Criticism of the criticism of peak oil
I have been following the 'peak oil' debate currently taking place on a number of Indy sites, and I have been interested in studying the papers and reports written by the debunkers and critics of 'peak oil'. What I have found reminds me of the debunkers of global warming (bad arguments, not to hard to question or even refute). My criticisms of these critics follow below...
One critical argument against 'peak oil' is that once we run out of conventional oil, we can switch over to what is referred to as 'unconventional oil' (referring to tar sands and oil shales). Here the critics offer an extremely wide range of figures to describe how long unconventional oil would last (from 100 to 1000 years). The author's argue that given that there is no oil crisis, then spending public money on developing alternative energy sources is 'a wasteful diversion.' (Note that their argument completely ignores the effects of global warming). They follow this with a bunch of propaganda designed to ridicule 'oil scares', by bringing up all kinds of deliberately ridiculous sounding examples from the past, in an attempt to show that 'oil scares' are a constantly recurring feature of life.

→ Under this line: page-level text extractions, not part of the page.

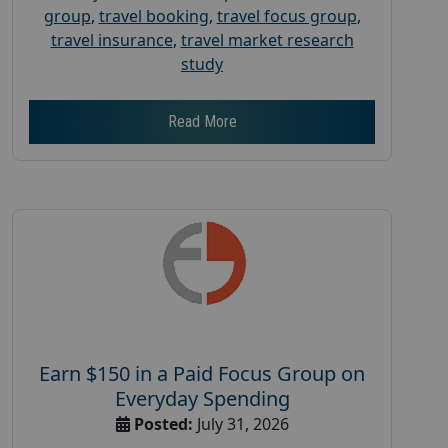
group
,
travel booking
,
travel focus group
,
travel insurance
,
travel market research
study
Read More
Earn $150 in a Paid Focus Group on
Everyday Spending
Posted:
July 31, 2026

Because technology determines whether or not oil can be extracted economically, and because of the advance of technology, the authors point out that the over the last century, oil reserves have always kept pace with, or even grown faster than demand. From this line of reasoning they draw the strange sounding conclusion that oil is a 'renewable resource,' stating that "McCabe (1998) concluded
that crude oil reserves are comparable to food stocks held in a pantry or warehouse which are constantly replenished."
using the technology argument they state that conventional (pumpable) oil and gas constitutes only 5 per cent of available hydro carbons. The other 95 per cent are available in tar sands and shales, coal, and methane hydrates, and thus they suggest that as technology developes these oil resources will become cheap enough to exploit thus avoiding the catastrophe of peak oil.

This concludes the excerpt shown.